WILDERNESS YEARS
Von Hertzen Brothers used the enforced solitude of the last two years to work on their grand and poignant eighth album, which might just be their masterpiece. Mikko Von Hertzen reveals how the Finns raised their Red Alert In The Blue Forest.
Words: Grant Moon
Von Hertzen Brothers: Kie, Jonne and Mikko.
Images: Rami Mursula
“The ‘Blue Forest’ idea has
to do with something we
feel we’re about to lose, or
have lost already. It’s not
an actual forest, but also,
it kind of is.”
For more than two decades Mikko Von Hertzen has spent part of the year at his apartment in Kerala, on the southwest coast of India. When the pandemic kicked off in 2020, most commercial airlines were grounded, and he was stranded. His usual seven-week stay turned into five months, so he wiled away the time writing songs.

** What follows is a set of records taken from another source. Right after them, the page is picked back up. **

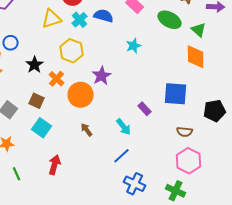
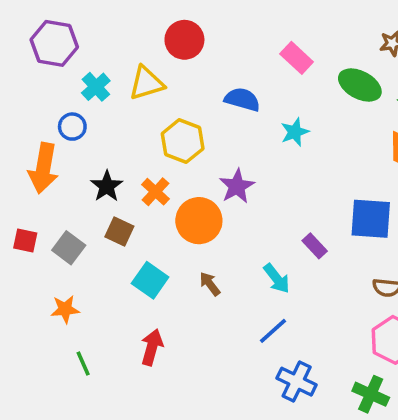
blue semicircle: (104, 16) -> (242, 99), moved
cyan cross: (80, 20) -> (96, 87), moved
black star: (35, 65) -> (107, 186), moved
cyan square: (42, 128) -> (150, 280), moved

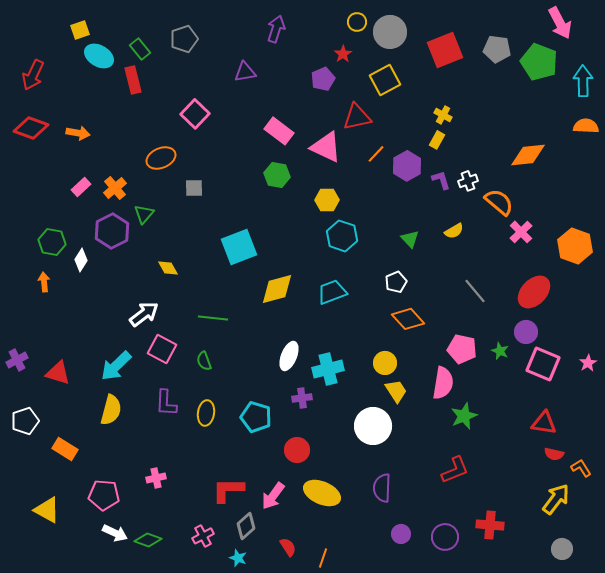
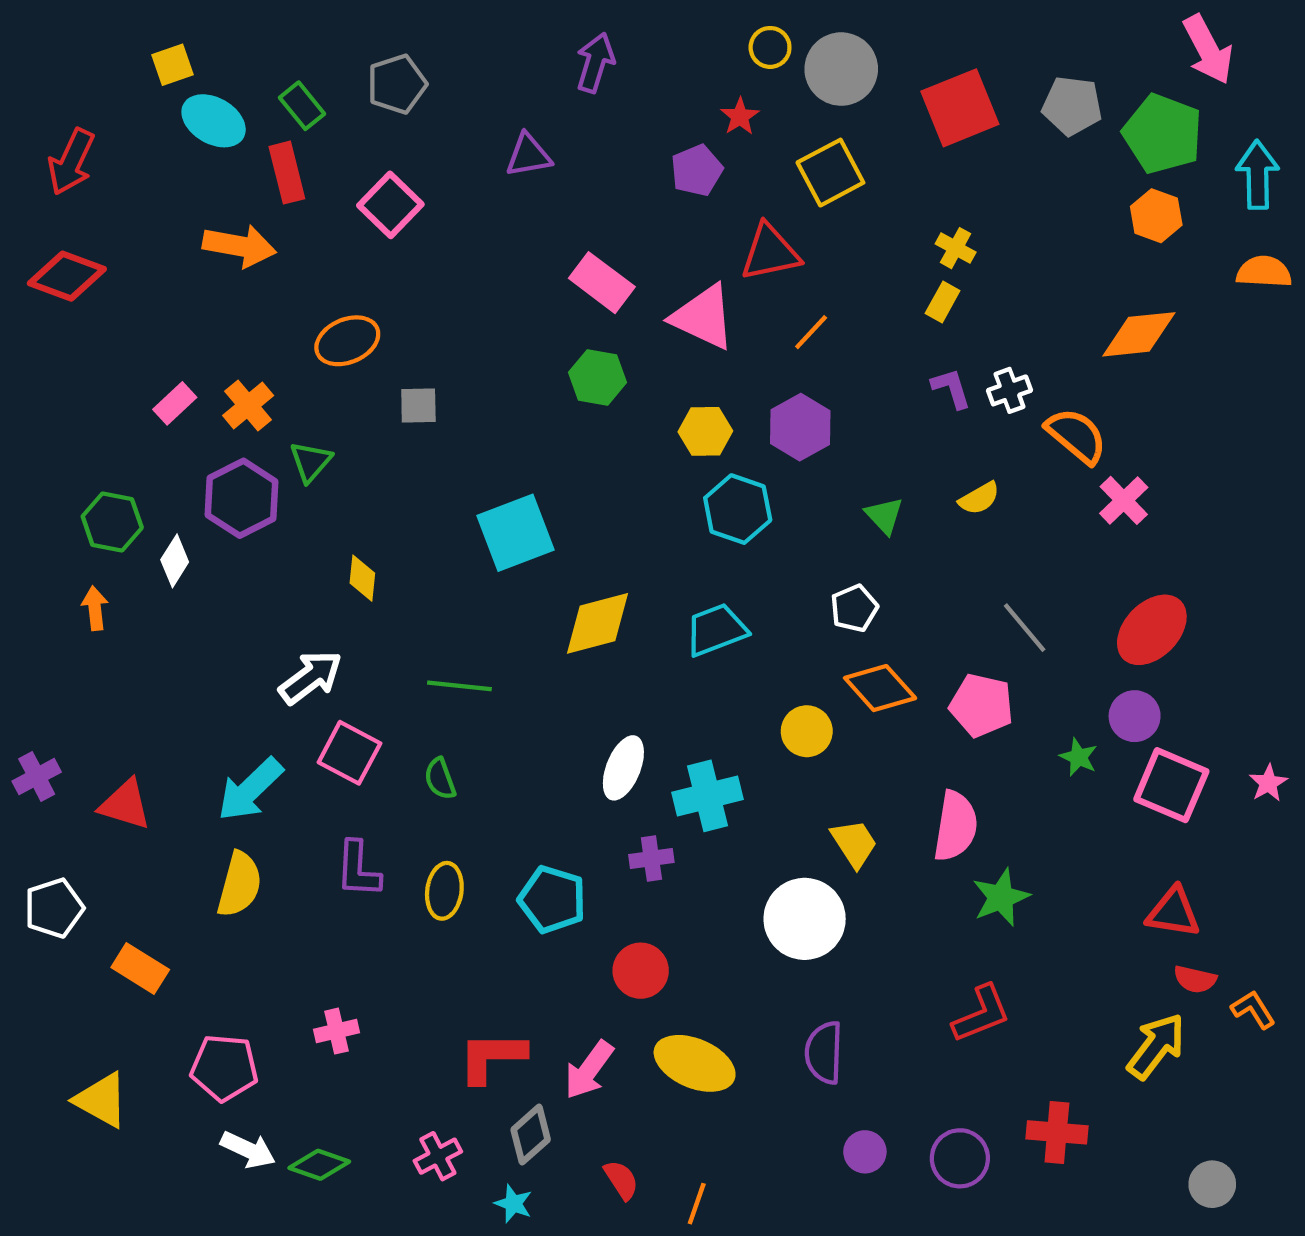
pink square: (195, 114) -> (390, 205), moved
orange arrow: (78, 133) -> (239, 246), moved, size x1.4
purple hexagon: (407, 166) -> (800, 427), moved
orange hexagon: (575, 246) -> (1156, 216), moved, size x0.7
yellow diamond: (168, 268) -> (362, 578), turned 35
pink pentagon: (462, 349) -> (981, 705), moved
yellow circle: (385, 363) -> (807, 731), moved
yellow arrow: (556, 499) -> (1156, 1046), moved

Meanwhile, back in the Von Hertzens’ native Finland, his elder brother Kie did some hardcore social distancing of his own. He threw his acoustic guitar into his canoe and paddled over to the island of Söderskär in the Finnish Gulf, south of Helsinki. There he camped out, took stock of things, and also wrote.
“When you’re in that mindset,” Mikko tells Prog, “and in that space, you don’t feel like writing rock songs. The mood around you dictates the energy of what you want to write. And the energy is very different with this album. Because of the pandemic, we had time to go deeper into the songs. We’ve done some really punchy rock records, but this one’s more introspective. It’s a different level, but I’m not sure if it’s a good or a bad thing! It’s good, I hope.”
In fact, it’s a great thing. Their eighth LP, Red Alert In The Blue Forest could well be their masterpiece. The rock and pop smarts that sealed their reputation across Europe are here, but there’s a new, more expansive and – yes – progressive feel to this double album. There’s even more complexity in the writing, extra attention to the arrangements and a broadened palette of instrumental colours. Previous strutting albums like Nine Lives, New Day Rising, and their last release, 2017’s War Is Over, are good records. But this feels like one for the ages.